A kind of focus incident method for quick of sequential mass network news
Technical field
The invention provides a kind of focus incident discover method of online news, be specifically related to find focus incident fast in the magnanimity newsletter archive of the report of sequential from network, and by temperature to ordering of events, belong to natural language processing and data mining field.
Background technology
Along with the flourish of network technology and thing followed information explosion, people can get access to up-to-date, the most full news major issue on the one hand at any time, and on the other hand, the time cost that the reader obtains key message also increases thereupon.How from the online Internet news of magnanimity, to obtain useful information automatically and become a urgent task.The focus incident detection of the online news of network can be satisfied people and from the Internet news of sequential magnanimity, obtain important information, raising reading efficiency, also can help departments of government to carry out network public-opinion monitoring and accident monitoring simultaneously.
At present, a lot of methods have been used topic model (Topic Model) and affine propagation (Affinity Propagation) algorithm when carrying out detection of Internet news focus and news recommendation.But the problem that these two class methods exist is to need focus number k in the prior given news, and can only handle static data.Actual conditions are, the news major issue quantity that take place every day is also uncertain, and simultaneously, news report is dynamic, real-time.
Except that the problems referred to above, incident itself also can experience the process of generation, development and decay, in focus incident is found, also should consider the rule that these are natural.
Summary of the invention
The Internet news focus incident of indication refers among the present invention: in the Internet news text flow of one group of sequential, exist, in a certain certain period of time by continuously and the wide coverage and the incident of being shown great attention to.Under the situation of not doing to specify, chronomere of the present invention all suppose by " my god " for unit, time span is the interval with " 1 day " also.But method of the present invention is applicable to random time unit.
The purpose of this invention is to provide a kind of new method,, detect focus incident wherein, and press temperature ordering of events through the Internet news text data of fast processing magnanimity.In the face of the newsletter archive of sequential magnanimity, both required the algorithm time efficiency high, can not linearity increase space complexity along with the increase of news data again, simultaneously, can also be to generation, development, the attenuation process modeling of focus incident.
Principle of the present invention is: use the Di Li Cray process of a band time factor to be used for the Internet news cluster; It can represent the dynamic evolutionary process of hot news on the one hand well; On the other hand general Di Li Cray process has been become incremental model; Not taking of internal memory can increase and linear increasing with data volume, is applicable to the processing of large scale network text data.In addition,, the present invention proposes a kind of quick deduction algorithm and replace gibbs sampler, accelerated algorithm speed greatly based on the greed search in order further to improve time efficiency.Afterwards, the focus incident of excavating (being the newsletter archive clustering cluster) is sorted, extract the most popular incident.
Following elder generation makes an explanation to several terms:
-clustering cluster: each class that forms through clustering method is called a clustering cluster.Among the present invention, each clustering cluster is represented a possible incident.
-clustering cluster size: the element number in the clustering cluster; For text cluster, the size of clustering cluster is meant text number wherein.

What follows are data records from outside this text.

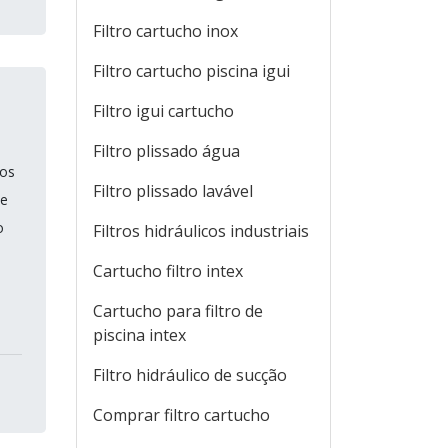
Filtro cartucho inox
Filtro cartucho piscina igui
Filtro igui cartucho
Filtro plissado água
dos
Filtro plissado lavável
de
o
Filtros hidráulicos industriais
Cartucho filtro intex
Cartucho para filtro de
piscina intex
Filtro hidráulico de sucção
Comprar filtro cartucho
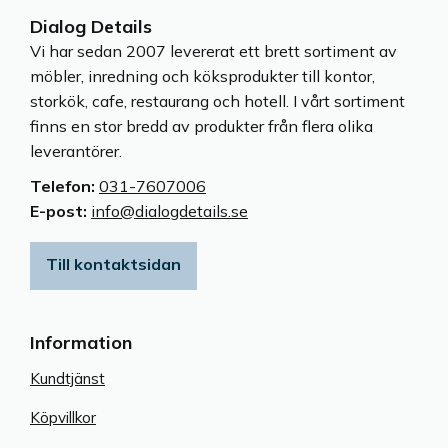
Dialog Details
Vi har sedan 2007 levererat ett brett sortiment av
möbler, inredning och köksprodukter till kontor,
storkök, cafe, restaurang och hotell. I vårt sortiment
finns en stor bredd av produkter från flera olika
leverantörer.
Telefon:
031-7607006
E-post:
info@dialogdetails.se
Till kontaktsidan
Information
Kundtjänst
Köpvillkor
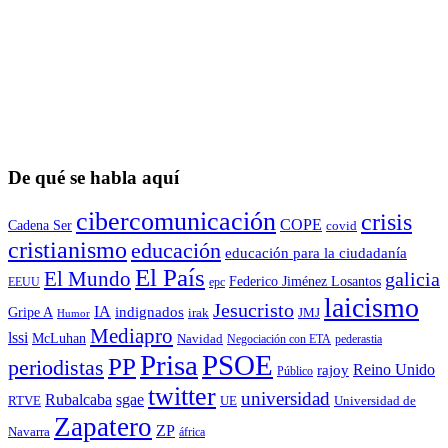
De qué se habla aquí
cibercomunicación
crisis
COPE
Cadena Ser
covid
cristianismo
educación
educación para la ciudadaní­a
El País
El Mundo
galicia
Federico Jiménez Losantos
EEUU
epc
laicismo
Jesucristo
IA
Gripe A
indignados
irak
JMJ
Humor
Mediapro
lssi
McLuhan
Navidad
Negociación con ETA
pederastia
Prisa
PSOE
PP
periodistas
Reino Unido
rajoy
Público
twitter
universidad
sgae
Rubalcaba
RTVE
UE
Universidad de
Zapatero
ZP
Navarra
áfrica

-Di Li Cray process (Dirichlet Process): be also referred to as Chinese-style restaurant's process (Chinese Restaurant Procss), illustrated in detail (http://en.wikipedia.org/wiki/Dirichlet_process) is arranged on [WIKI].
-tf-idf value: the notion commonly used in the information retrieval is a kind of method that a speech of tolerance (or phrase) characterizes content of text.Suppose that the frequency that certain speech (or phrase) term occurs is tf in a text Text; Occur in the df of this speech (or phrase) in the text collection text; If the text in the text collection adds up to Num, the tf-idf value of this term in text Text calculated (logarithm log gets 10 and is the truth of a matter) by following formula:
tf - idf = tf * log Num df
The operation chart of the present invention's correspondence is as shown in Figure 1, [f in the drawings 1f 2...] and the representation feature set, characteristic is actually the set of speech in the text set by construed.Each clustering cluster is represented an incident, and the clustering cluster set constitutes the focus incident storehouse.
Technical scheme provided by the invention is following:
A kind of focus incident method for quick (flow process is referring to Fig. 2) of sequential mass network news comprises:
A. the Di Li Cray process of using the band time factor comprises following three steps to the online cluster of Internet news text:
A1. the Internet news text sequence is divided into the block sequence by the time interval, each block comprise a plurality of newsletter archives in the time interval (as, be the interval with " 1 day ", each block comprises 1 day newsletter archive).
A2. to first block (as, first day) newsletter archive carry out cluster by Di Li Cray process, form the clustering cluster set.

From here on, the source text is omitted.